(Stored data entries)

--------

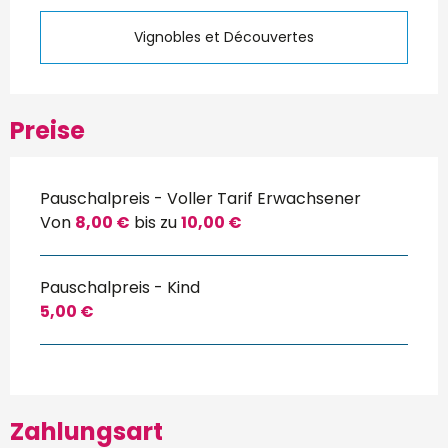
Vignobles et Découvertes
Preise
Pauschalpreis - Voller Tarif Erwachsener
Von
8,00 €
bis zu
10,00 €
Pauschalpreis - Kind
5,00 €
Zahlungsart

--------

> _What is being asked_: What's needed here is an exact repeat of all the records above, pictures excluded.

> _Answer to this problem_:
Vignobles et Découvertes
Preise
Pauschalpreis - Voller Tarif Erwachsener
Von
8,00 €
bis zu
10,00 €
Pauschalpreis - Kind
5,00 €
Zahlungsart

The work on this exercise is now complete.